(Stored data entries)
========
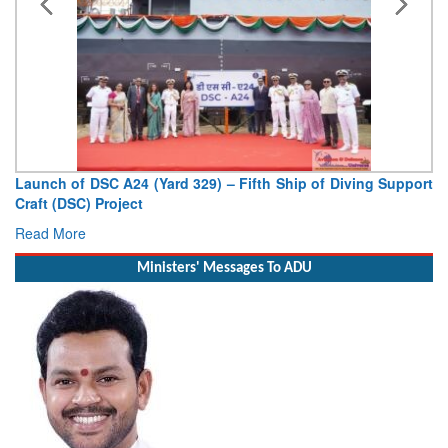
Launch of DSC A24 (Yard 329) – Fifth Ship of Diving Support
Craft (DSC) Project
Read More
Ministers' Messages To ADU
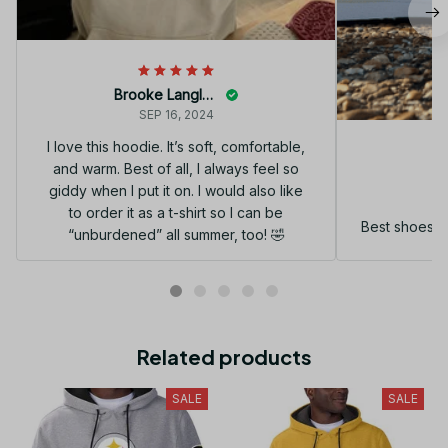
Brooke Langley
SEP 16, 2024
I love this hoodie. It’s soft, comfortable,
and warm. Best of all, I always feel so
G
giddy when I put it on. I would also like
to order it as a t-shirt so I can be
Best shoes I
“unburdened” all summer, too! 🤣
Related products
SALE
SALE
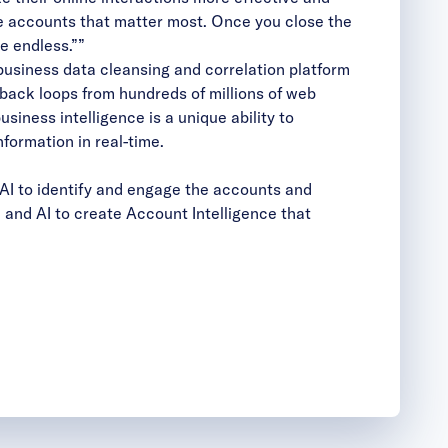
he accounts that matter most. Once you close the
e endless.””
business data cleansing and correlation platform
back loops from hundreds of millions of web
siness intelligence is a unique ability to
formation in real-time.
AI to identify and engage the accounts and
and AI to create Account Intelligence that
========
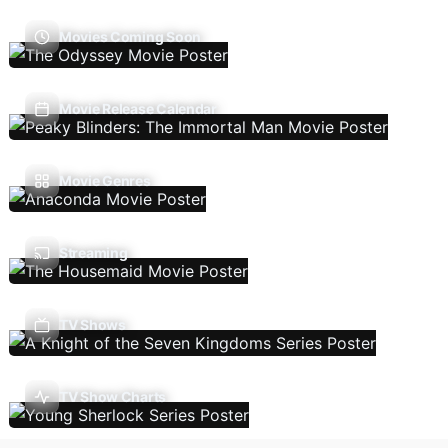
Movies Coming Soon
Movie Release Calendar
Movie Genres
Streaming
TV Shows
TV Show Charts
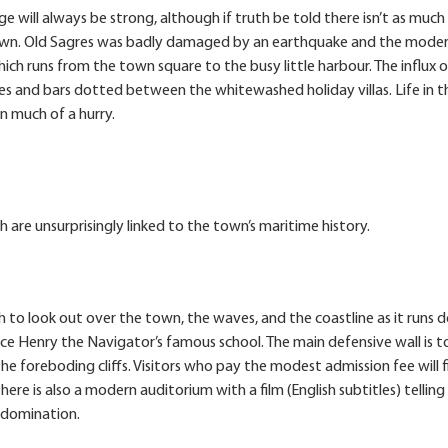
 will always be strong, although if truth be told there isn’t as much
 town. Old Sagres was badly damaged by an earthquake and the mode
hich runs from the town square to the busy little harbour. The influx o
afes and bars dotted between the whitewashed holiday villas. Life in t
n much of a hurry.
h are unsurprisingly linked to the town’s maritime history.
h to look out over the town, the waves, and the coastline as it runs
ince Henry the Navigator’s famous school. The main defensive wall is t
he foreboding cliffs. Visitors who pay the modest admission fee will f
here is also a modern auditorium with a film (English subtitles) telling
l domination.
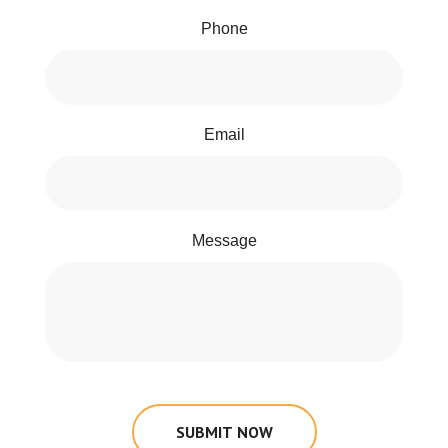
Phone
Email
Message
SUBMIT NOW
========
Work out how many lines contain the word "also" in the records, and answer with the number only.

* [REPLY]:
2